Fue como si a Rose acabaran de darle un bofetón, ya que de su cara desapareció el último vestigio de color.

– ¿Por quién quiere que jure? ¡Percival ha muerto! ¡Lo sabe de sobra! ¿Se puede saber qué le pasa? ¿Por qué se preocupa por un encaje roto?

– ¡Dígamelo! ¿Está absolutamente segura? -insistió Hester.

– Sí, lo estoy. -Rose ya estaba enfadándose porque no comprendía la insistencia de Hester y aquello la asustaba-. Cuando la policía me enseñó el salto de cama manchado de sangre no tenía el encaje roto. Precisamente aquella parte no estaba manchada, estaba perfectamente limpia y bien.

– ¿No se equivoca? ¿No había otra parte de la prenda adornada también con encaje?

– Sí, pero no era el mismo. -Movió negativamente la cabeza-. Mire, señorita Latterly, no sé lo que pensará usted de mí, aunque de sobra se ve por los aires que gasta, pero sé muy bien qué me llevo entre manos y cuando veo un salto de cama sé dónde tiene el tirante y dónde el dobladillo. Ni estaba roto el encaje del salto de cama cuando me lo llevé de la lavandería ni lo estaba tampoco cuando la policía me preguntó si lo reconocía, pese a quien pese y favorezca a quien favorezca.

– Pues es algo que pesa, y mucho -dijo Hester con voz queda-. ¿Usted lo juraría?

– ¿Para qué?

– ¿Lo juraría o no? -Hester estaba tan furiosa que casi temblaba.

– ¿A quién se lo tendría que jurar? -insistió Rose-. ¿Qué importa eso ahora? -Su rostro reflejó una tremenda emoción-. ¿Usted quiere decir que… quiere decir que no fue Percival quien la mató?

– No, creo que él no la mató.

Rose se había quedado muy blanca, tenía el rostro contraído.

– ¡Oh, Dios mío! ¿Quién fue entonces?

– Eso no lo sé. Por favor, sea sensata. Si le interesa conservar la vida, o cuando menos su trabajo, no hable de todo esto con nadie.

– Pero ¿y usted cómo lo sabe? -siguió insistiendo Rose.

– Cuanto menos sepa mejor, créame.

– Pero ¿qué piensa hacer? -dijo en voz muy baja, aunque se le notaba la ansiedad y el miedo.

– Demostrarlo, si puedo.

En aquel momento se acercó Lizzie. Tenía los labios tensos por la irritación.

– Oiga, señorita Latterly, si quiere algo de la lavandería pídamelo a mí y yo me ocuparé de lo que sea, pero no se quede aquí cuchicheando con Rose, que tiene mucho trabajo.

– Lo siento, perdone -se disculpó Hester obligándose a sonreír, después de lo cual se retiró.

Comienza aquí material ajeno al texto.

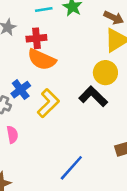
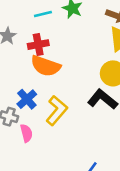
pink semicircle: (12, 135) -> (26, 133), moved

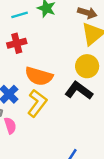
orange semicircle: (46, 66) -> (39, 76), moved

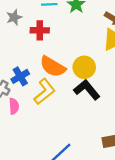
yellow circle: (87, 66) -> (84, 67), moved

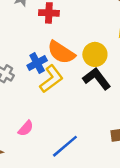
blue cross: (20, 76) -> (37, 63), moved
pink semicircle: (14, 106) -> (26, 128), moved, turned 42

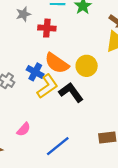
blue cross: (37, 63) -> (35, 72), turned -35
black L-shape: (97, 79) -> (71, 92), moved

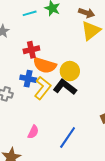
red cross: (47, 28) -> (31, 50), moved
yellow circle: (87, 66) -> (70, 71), moved

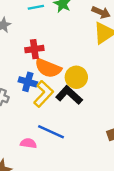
pink semicircle: (33, 132) -> (28, 143), turned -112
blue line: (68, 137) -> (51, 132), moved, turned 75

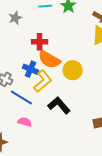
black L-shape: (69, 95) -> (59, 105), moved
blue line: (51, 132) -> (21, 98), moved

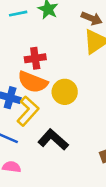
red cross: (40, 42) -> (35, 58), moved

Había vuelto a la casa principal y estaba a media escalera en dirección a la habitación de Beatrice cuando de pronto se le aclararon las ideas. Si el salto de cama estaba intacto cuando Rose lo envió a la habitación de Octavia y seguía intacto cuando fue descubierto en la habitación de Percival, pero estaba roto cuando Octavia fue al cuarto de su madre para darle las buenas noches, alguien lo había roto en algún momento de aquel día, y únicamente Beatrice lo habría observado. No lo llevaba puesto cuando había muerto, puesto que estaba en la habitación de Beatrice. En algún momento comprendido entre aquel en que Octavia lo dejó en dicha habitación y su descubrimiento alguien se apoderó de él y tomó también un cuchillo de la cocina, lo manchó de sangre y lo envolvió con el salto de cama, después de lo cual lo escondió en la habitación de Percival.

¿Quién?

¿Cuándo lo había cosido Beatrice? ¿Fue aquella noche? ¿Por qué se habría molestado en coserlo si hubiera sabido que Octavia había muerto?